-------- Given data

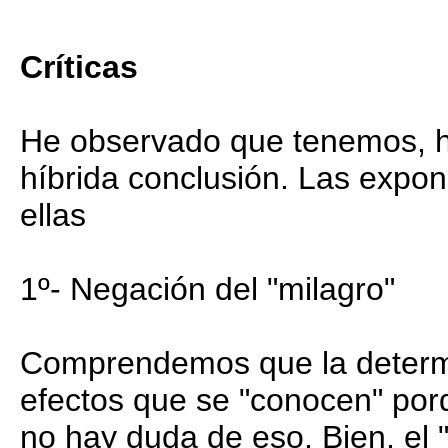
Críticas
He observado que tenemos, ha
híbrida conclusión. Las expon
ellas
1º- Negación del "milagro"
Comprendemos que la determi
efectos que se "conocen" por
no hay duda de eso. Bien, el "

----------------

*Exercise directions*. Every record must be copied exactly, with the pictures left out.

*Finished exercise*.
Críticas
He observado que tenemos, ha
híbrida conclusión. Las expon
ellas
1º- Negación del "milagro"
Comprendemos que la determi
efectos que se "conocen" por
no hay duda de eso. Bien, el "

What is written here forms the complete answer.